Even if the crypto industry remains immune to the situation of FTX, the fate of several high-profile sports deals will be at stake if the exchange collapses or even finds a buyer.
FTX, in the last couple of years, has inked many sports deals. It spends around £100 million a year on its sport sponsorship deals, making it one of the largest marketing spenders in the crypto industry. Some of the high-profile FTX sports deals are:
Purchasing of naming rights of the Miami Heat's home arena last year for the next 19 years in a $135 million contract.
Becoming the naming rights sponsor of UFC for ten years in a $17.5 million deal.
Long-term patch partner of MLB umpires' uniform that commenced in 2021.
Sponsorship deal with Formula 1 racing team Mercedes-AMG Petronas.
Marketing deals with Buccaneers quarterback Tom Brady, Angels ace/slugger Shohei Ohtani and Golden State Warriors star Steph Curry.
Despite (or because of) all the chaos, neither FTX nor any of its sports partners have yet to comment on the sports deals.
Now, if FTX fails to find a buyer and goes into administration, it will be an “immediate headache of rebranding and unforeseen hassle of going out to the market to find a replacement,” explained Matt House, the CEO of SportQuake, an agency that has brokered a number of high-profile sports-sponsorship deals.
“There will be no immediate financial problem to rights owners if their payment terms for the current financial year were good (e.g. paid in advance) but they will have big problems if they weren't and are now out of pocket.
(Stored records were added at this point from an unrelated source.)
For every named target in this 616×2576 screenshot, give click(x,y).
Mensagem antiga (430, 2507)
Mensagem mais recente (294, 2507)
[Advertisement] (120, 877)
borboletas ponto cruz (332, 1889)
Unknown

Medium-term rights owners will need to scramble around and replace FTX. Most FTX sponsorship assets are blue-chip, so they will recoup in time, but in the short term it will be a hassle for sure.”
House added that the exclusion of FTX.US in the acquisition deal might bring more problems to US rights owners as a majority of FTX's deals are in the United States. Further, it will have an adverse effect on the overall cryptocurrency industry.
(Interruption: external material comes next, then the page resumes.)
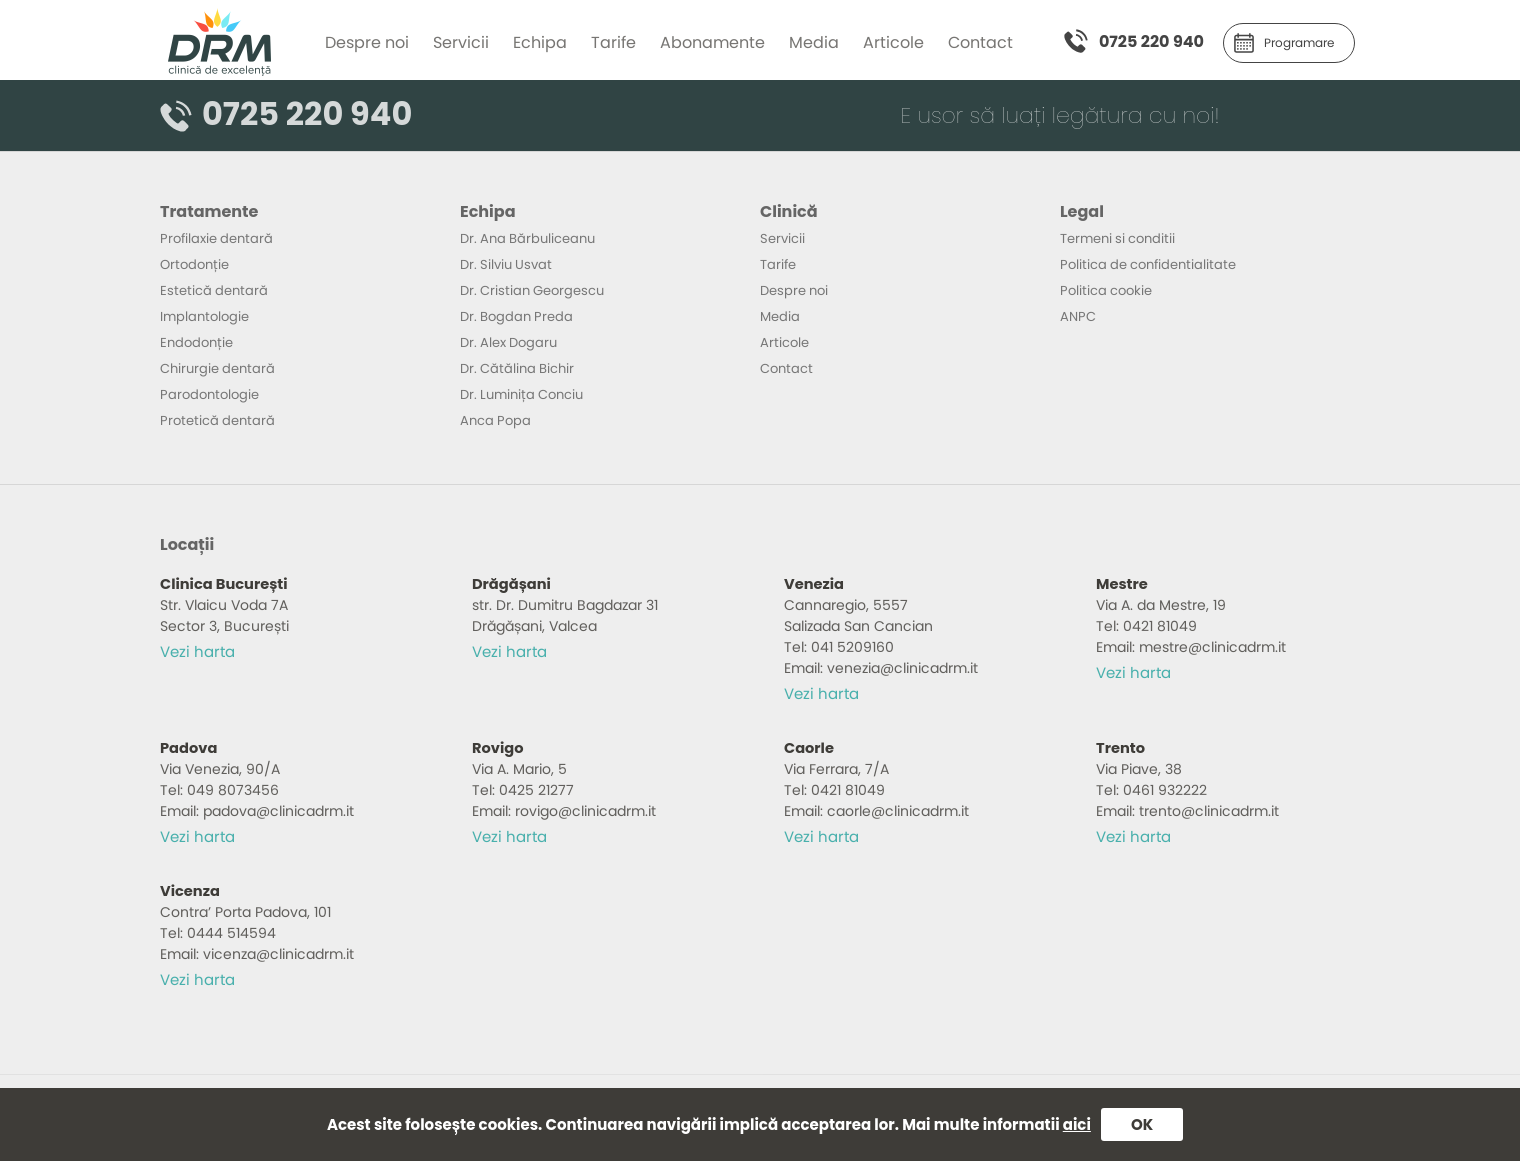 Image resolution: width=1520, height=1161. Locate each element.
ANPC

“If FTX can get into this mess then all rights owners with crypto deals spanning crypto exchanges to blockchain networks to NFTs will be asking for reassurances about their partners ability to meet their obligations,” House said. “This is a considerable headache for the sports industry with crypto-backed companies having in excess of 350 deals across 30+ sports to the value of $1bn+ per annum.”
FTX needs cash. Period.
With the collapse of the Binance takeover, Bankman-Fried needs to find a new buyer or investor for his exchange. According to The Wall Street Journal, he told investors on Wednesday that the exchange needs to cover a shortfall of $8 billion due to excessive withdrawal requests. The exchange processed $4 billion and $6 billion worth of withdrawals on Sunday and Monday, respectively.
Bankman-Fried hoped to raise $3 billion to $4 billion in equity and some additional debt to save FTX, the report detailed citing anonymous sources.
But, now FTX is at a point when it is unable to settle withdrawals with the dropping value of its collateral.
“This just uncovered the ugly truth that no matter what is their back up (Sequoia, Alameda, etc) and who is auditing them, there are no guarantees that they are doing everything right. I would compare the current situation with the one that happened to Wirecard 2 years ago when EY kept confirming the liquidity that was no longer there,” Stankevich added.